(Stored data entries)
========================================================================
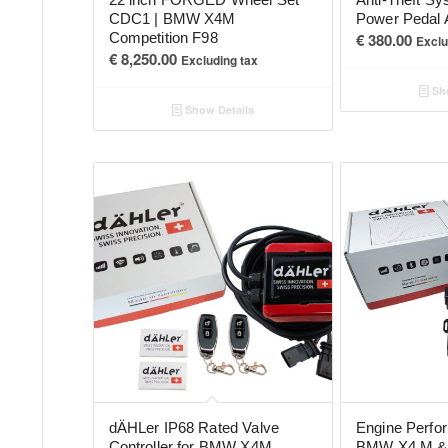
CDC1 | BMW X4M
Power Pedal 
Competition F98
€
380.00
Exclu
€
8,250.00
Excluding tax
Sho
Show Details
dÄHLer IP68 Rated Valve
Engine Perfo
Controller for BMW X4M
BMW X4 M & 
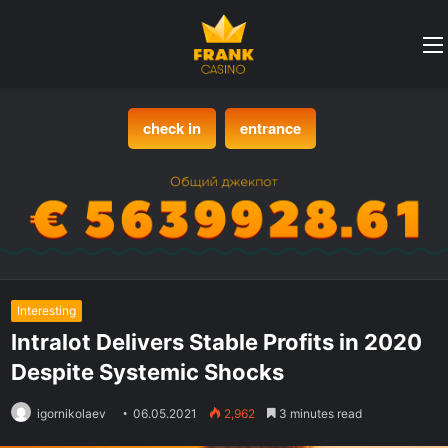
check in
entrance
Interesting
Intralot Delivers Stable Profits in 2020
Despite Systemic Shocks
igornikolaev
06.05.2021
2,962
3 minutes read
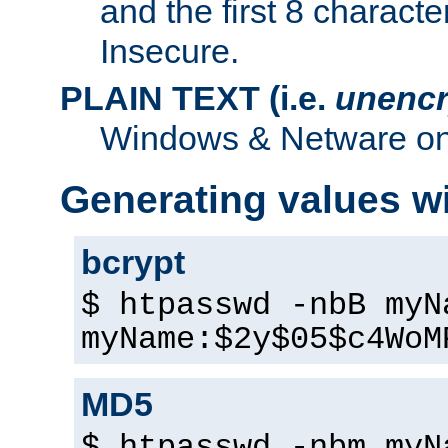
and the first 8 charact
Insecure.
PLAIN TEXT (i.e.
unencr
Windows & Netware onl
Generating values w
bcrypt
$ htpasswd -nbB myN
myName:$2y$05$c4WoM
MD5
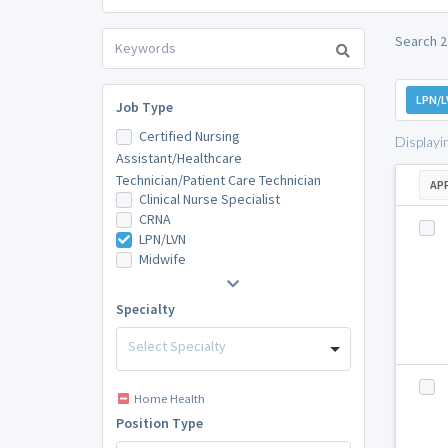
Search 2
LPN/L
Job Type
Certified Nursing
Displayi
Assistant/Healthcare
Technician/Patient Care Technician
AP
Clinical Nurse Specialist
CRNA
LPN/LVN
Midwife
Specialty
Select Specialty
Home Health
Position Type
========================================================================
* _What you are asked to do_
Excluding the images, return each record above precisely as written.

* _Result of this exercise_
CDC1 | BMW X4M
Power Pedal 
Competition F98
€
380.00
Exclu
€
8,250.00
Excluding tax
Sho
Show Details
dÄHLer IP68 Rated Valve
Engine Perfo
Controller for BMW X4M
BMW X4 M & 
check in
entrance
Interesting
Intralot Delivers Stable Profits in 2020
Despite Systemic Shocks
igornikolaev
06.05.2021
2,962
3 minutes read
and the first 8 charact
Insecure.
PLAIN TEXT (i.e.
unencr
Windows & Netware onl
Generating values w
bcrypt
$ htpasswd -nbB myN
myName:$2y$05$c4WoM
MD5
Search 2
LPN/L
Job Type
Certified Nursing
Displayi
Assistant/Healthcare
Technician/Patient Care Technician
AP
Clinical Nurse Specialist
CRNA
LPN/LVN
Midwife
Specialty
Select Specialty
Home Health
Position Type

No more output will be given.